▸ Exercise details: Would you copy only the lines below, beginning with the one that contains "Республики Крым назначен на" and running through the last entry line?

▸ The input:
+ + +
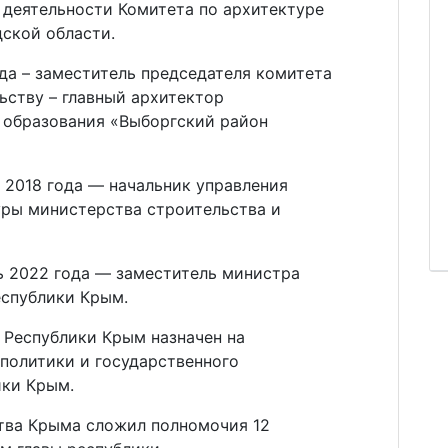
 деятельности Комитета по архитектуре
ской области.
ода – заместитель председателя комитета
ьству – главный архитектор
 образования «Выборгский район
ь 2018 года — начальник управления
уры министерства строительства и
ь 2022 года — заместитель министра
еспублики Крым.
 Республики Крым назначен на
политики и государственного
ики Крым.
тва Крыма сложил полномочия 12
+ + +
▸ Task output:
 Республики Крым назначен на
политики и государственного
ики Крым.
тва Крыма сложил полномочия 12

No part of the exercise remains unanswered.